THE SAFETY ZONE:
When We Forget About Gender Bias

When interviewing for an internship at a financial firm, female students are often aware a male-dominated workplace awaits them. It is no secret that the majority of those working at large investment firms are male. When one student asked each of her interviewers what percentage of their firm’s employees are women the responses were consistent: about 25% in Research, 10% in Sales and Trading.

These statistics do not deter the many female Columbia students applying for these internships. When asked whether she is concerned about working in a male-dominated environment, one student replied, “A lot of workplaces are like that. I don’t think about it.” Another student was slightly more wary: “I mean, I’d rather work at a firm that hires more women, and I do look into that, but it’s not a deciding factor when I’m choosing between job offers.” One student even found the gender ratio encouraging, saying, “It’s that much more of a compliment when you do get the job.” Gender biases are not exactly at the forefront of undergraduates’ minds when considering internships, and where students are conscious of them they seem to avoid the idea that these biases can do them any harm.

One student even found the gender ratio encouraging, saying, “It’s that much more of a compliment when you do get the job.”

A friend of mine received a startling reminder that perhaps she should be conscious of the gender dynamics in a potential workplace. After returning to her dorm from an interview with a prestigious investment firm, she discovered the reason her interviewer had been chuckling throughout the fifteen minutes: a button of her blouse had popped open, exposing her bra and cleavage. Her panic increased with the realization that this mishap could have been seen as deliberate indecency. It is this possibility that makes the experience so shameful.

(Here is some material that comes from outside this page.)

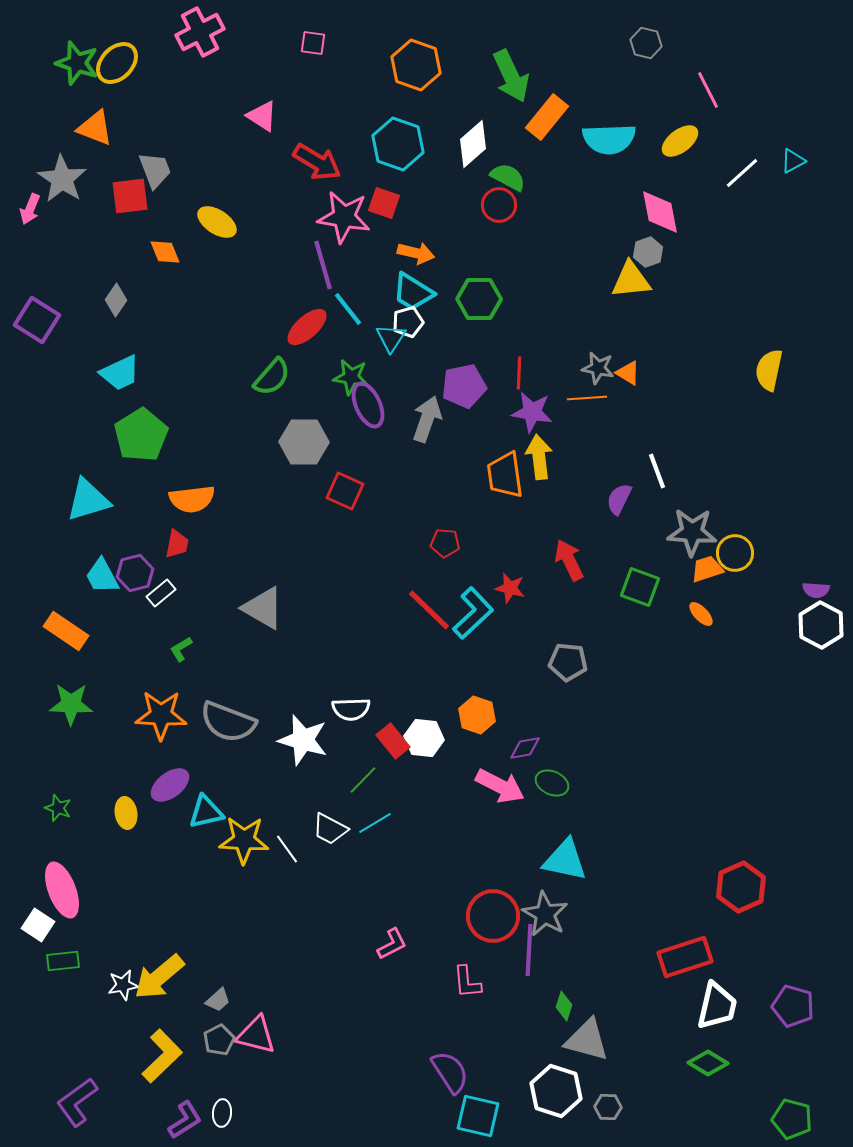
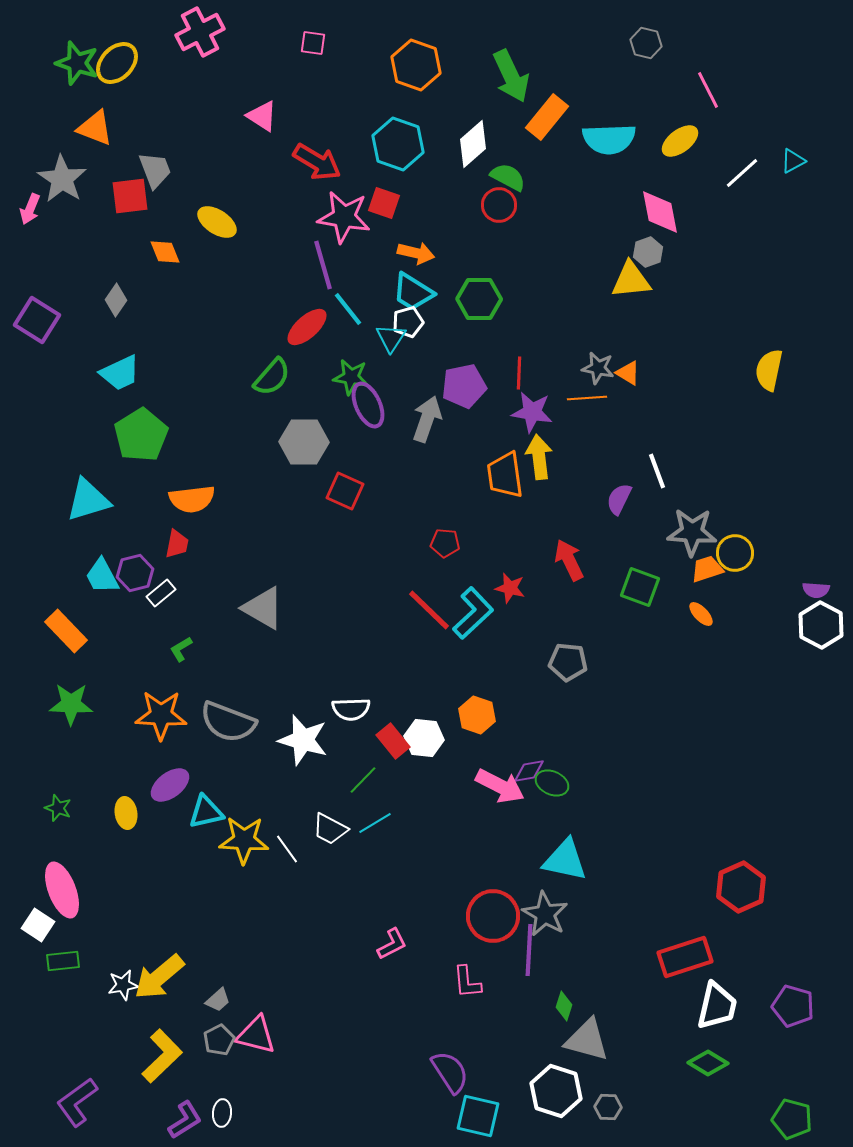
orange rectangle at (66, 631): rotated 12 degrees clockwise
purple diamond at (525, 748): moved 4 px right, 23 px down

Funnily enough, my friend got the job. Still, the experience is made no less humiliating by the job offer. Now the nagging question in her mind is, “Why did they hire me?” Was it her knowledge of economics, her sex appeal, or some combination of the two? One hopes that an interviewer could distinguish between an accidentally exposed chest and a deliberately displayed one. But if exposed cleavage is thought to give the intelligent and qualified female student an edge in the competition, a job offer following an accidentally exposed chest can be just as degrading as the exposure itself.

Unusual circumstances forced my friend to recognize that gender matters in the real world. Perhaps her shock at this experience came from the fact that, for better or worse, we feel relatively safe in our undergraduate environment from the dangers of such judgment. We tend to believe that male and female students are on an equal playing field. Though, in a quick interview at the Career Center, where Columbia’s relative safety zone meets the inequalities of the financial world, one can be jolted. It is the hope of all female students that an exposed chest would not affect the evaluation of a student anywhere else on Columbia’s campus.

But how helpful is it to think of the Career Center as the meeting point of Columbia’s diversity and the financial world’s thinly-veiled inequalities? Columbia College and major financial firms alike produce statements that imply gender bias is a non-issue. Potential Columbia students read on Columbia’s website that “diversity has long been recognized as one of Columbia’s hallmarks.” Goldman Sachs boasts of initiatives designed to “increase [their] commitment to recruiting women, students from ethnic minorities and those with disabilities.” We want to believe these statements, though we know that biases can exist anywhere, and we should be aware of their potential to present themselves in any situation. Of the possibility of interviewers behaving inappropriately towards female interviewees the Career Center denies having had “any problems,” claiming that “a rigorous policy that governs the on-campus recruiting program which is designed to only bring legitimate organizations to campus” has prevented such inappropriate behavior from occurring. Such an incident reminds us how unquestioning we can be of claims that discrimination is a non issue when we want to believe an elite institution will welcome us for all the right reasons.

Fortunately, Columbia does not provide undergraduates the experience of single sex environment. It should, however, remind us not to let the good intentions of an institution dull our awareness of gender biases. We shouldn’t rely on blouses to pop open in order for these biases to be revealed.